Under SEC rules, which of the following is true?
A) Shareholders may be subject to personal liability for paying excessive executive compensation.
B) Publicly held corporations must disclose executive compensation information to shareholders, but not the public.
C) Board of director members can sue a corporation for excessive executive compensation.
D) Board of director members may be subject to personal liability for paying excessive executive compensation.
Question 2The ________ Act of 2002 brought a number of reforms to enhance corporate responsibility, enhance financial disclosures, and combat accounting fraud due to dishonesty in companies such as Enron and Tyco.
FIll in the blank with correct word.
Question 3Which legally required document reveals detailed information about the compensation of the CEO and named executive officers (NEOs)?
A) company's annual report
B) compensation and benefits scorecard
C) definitive proxy statement (DEF 14(A))
D) say-on-pay summary statement
Question 4Discuss the three key provisions of the Dodd-Frank Act that apply to setting executive compensation.
What will be an ideal response?
Question 5Who are the key players in setting executive compensation? Detail their different roles.
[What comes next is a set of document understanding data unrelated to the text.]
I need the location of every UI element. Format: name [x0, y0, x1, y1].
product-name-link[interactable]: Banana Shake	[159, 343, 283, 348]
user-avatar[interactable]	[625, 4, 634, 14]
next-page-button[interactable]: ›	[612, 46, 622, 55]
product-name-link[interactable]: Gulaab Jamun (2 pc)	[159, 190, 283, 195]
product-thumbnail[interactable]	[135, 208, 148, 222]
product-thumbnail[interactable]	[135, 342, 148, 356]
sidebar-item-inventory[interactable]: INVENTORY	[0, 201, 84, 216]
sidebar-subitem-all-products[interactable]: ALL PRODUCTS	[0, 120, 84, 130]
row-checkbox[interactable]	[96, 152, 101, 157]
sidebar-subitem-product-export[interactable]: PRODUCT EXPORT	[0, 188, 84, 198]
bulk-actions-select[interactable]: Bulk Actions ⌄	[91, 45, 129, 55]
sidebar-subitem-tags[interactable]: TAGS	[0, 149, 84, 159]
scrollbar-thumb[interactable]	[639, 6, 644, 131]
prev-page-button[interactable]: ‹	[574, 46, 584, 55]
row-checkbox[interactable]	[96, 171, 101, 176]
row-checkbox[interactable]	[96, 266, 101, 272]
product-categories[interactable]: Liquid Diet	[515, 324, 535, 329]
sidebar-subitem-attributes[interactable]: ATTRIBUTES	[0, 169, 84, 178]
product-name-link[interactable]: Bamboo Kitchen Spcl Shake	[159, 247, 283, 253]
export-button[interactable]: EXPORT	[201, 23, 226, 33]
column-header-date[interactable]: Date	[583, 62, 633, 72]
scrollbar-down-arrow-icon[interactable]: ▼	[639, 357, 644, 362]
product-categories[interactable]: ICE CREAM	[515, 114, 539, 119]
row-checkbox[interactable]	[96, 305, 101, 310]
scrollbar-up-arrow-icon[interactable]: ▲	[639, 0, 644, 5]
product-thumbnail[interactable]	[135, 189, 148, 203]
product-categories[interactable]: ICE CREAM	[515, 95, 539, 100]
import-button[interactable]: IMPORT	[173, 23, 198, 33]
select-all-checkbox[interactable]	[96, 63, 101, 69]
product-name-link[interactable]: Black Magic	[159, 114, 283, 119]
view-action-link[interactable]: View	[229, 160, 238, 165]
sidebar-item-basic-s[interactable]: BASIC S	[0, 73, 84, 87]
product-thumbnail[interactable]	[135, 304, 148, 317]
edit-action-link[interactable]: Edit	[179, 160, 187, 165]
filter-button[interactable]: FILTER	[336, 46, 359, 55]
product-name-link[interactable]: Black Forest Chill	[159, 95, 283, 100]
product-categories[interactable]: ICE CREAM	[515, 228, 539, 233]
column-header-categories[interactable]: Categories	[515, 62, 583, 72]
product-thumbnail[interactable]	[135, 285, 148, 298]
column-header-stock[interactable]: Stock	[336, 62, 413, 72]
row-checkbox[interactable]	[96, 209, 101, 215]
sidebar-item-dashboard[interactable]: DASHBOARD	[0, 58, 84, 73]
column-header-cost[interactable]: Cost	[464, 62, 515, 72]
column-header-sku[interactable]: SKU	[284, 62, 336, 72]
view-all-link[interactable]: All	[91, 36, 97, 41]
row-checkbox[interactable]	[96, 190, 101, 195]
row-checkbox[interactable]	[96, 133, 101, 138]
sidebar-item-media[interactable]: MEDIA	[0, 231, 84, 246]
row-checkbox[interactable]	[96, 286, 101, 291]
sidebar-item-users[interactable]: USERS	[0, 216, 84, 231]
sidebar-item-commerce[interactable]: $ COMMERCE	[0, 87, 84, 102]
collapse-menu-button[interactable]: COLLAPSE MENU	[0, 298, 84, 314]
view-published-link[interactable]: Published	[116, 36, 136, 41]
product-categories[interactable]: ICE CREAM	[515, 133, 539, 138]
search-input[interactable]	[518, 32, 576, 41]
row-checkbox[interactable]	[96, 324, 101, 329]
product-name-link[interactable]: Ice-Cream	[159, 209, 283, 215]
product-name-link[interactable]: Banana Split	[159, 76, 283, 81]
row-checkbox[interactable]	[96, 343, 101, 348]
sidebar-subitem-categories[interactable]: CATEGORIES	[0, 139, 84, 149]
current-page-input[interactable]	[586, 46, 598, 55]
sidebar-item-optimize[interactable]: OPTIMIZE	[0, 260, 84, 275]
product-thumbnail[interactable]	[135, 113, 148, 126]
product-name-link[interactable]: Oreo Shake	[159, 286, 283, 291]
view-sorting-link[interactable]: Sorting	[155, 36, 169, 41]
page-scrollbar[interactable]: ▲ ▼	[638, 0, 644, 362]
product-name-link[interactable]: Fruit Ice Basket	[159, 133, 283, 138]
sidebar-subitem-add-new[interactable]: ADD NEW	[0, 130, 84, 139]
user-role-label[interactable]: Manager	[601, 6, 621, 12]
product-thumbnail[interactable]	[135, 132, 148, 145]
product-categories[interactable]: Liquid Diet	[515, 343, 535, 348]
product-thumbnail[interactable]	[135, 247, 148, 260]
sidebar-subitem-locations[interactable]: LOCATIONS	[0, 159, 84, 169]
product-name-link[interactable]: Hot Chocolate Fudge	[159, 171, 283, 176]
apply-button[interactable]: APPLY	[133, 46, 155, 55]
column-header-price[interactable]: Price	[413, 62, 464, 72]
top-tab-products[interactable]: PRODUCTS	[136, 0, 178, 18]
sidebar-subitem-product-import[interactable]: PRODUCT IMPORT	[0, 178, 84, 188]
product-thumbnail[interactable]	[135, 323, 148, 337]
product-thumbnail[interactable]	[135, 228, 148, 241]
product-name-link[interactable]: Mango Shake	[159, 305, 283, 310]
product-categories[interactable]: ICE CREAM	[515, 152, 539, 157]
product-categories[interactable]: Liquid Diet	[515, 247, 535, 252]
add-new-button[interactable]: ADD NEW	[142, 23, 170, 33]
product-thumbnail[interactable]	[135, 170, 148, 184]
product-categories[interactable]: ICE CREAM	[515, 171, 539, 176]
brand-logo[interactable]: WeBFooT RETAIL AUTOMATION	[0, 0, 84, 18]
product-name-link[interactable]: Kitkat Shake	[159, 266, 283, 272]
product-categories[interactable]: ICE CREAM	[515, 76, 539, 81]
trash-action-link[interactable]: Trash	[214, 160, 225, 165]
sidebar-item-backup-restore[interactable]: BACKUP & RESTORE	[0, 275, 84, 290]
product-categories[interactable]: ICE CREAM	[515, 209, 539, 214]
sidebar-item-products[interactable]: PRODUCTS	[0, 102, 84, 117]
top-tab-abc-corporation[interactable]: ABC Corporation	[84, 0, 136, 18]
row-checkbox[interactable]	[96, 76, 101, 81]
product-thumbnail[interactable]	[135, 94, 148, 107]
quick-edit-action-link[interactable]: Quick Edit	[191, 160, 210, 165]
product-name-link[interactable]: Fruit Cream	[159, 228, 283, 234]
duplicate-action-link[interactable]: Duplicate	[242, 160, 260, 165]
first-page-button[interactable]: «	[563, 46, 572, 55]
How does the SEC affect their roles?
What will be an ideal response?
Question 6Which organization has as one of its main goals to help prospective investors understand the financial matters of importance to companies?
A) U.S. Department of Labor
B) Public Company Accounting Oversight Board
C) Securities and Exchange Commission
D) Dodd-Frank Commission
Question 7Shareholders' interests are represented by a ________, who weigh the pros and cons of top executives' decisions.
FIll in the blank with correct word.
Question 8The actions of executives on behalf of their own self-interest are known as the ________ problem.
FIll in the blank with correct word.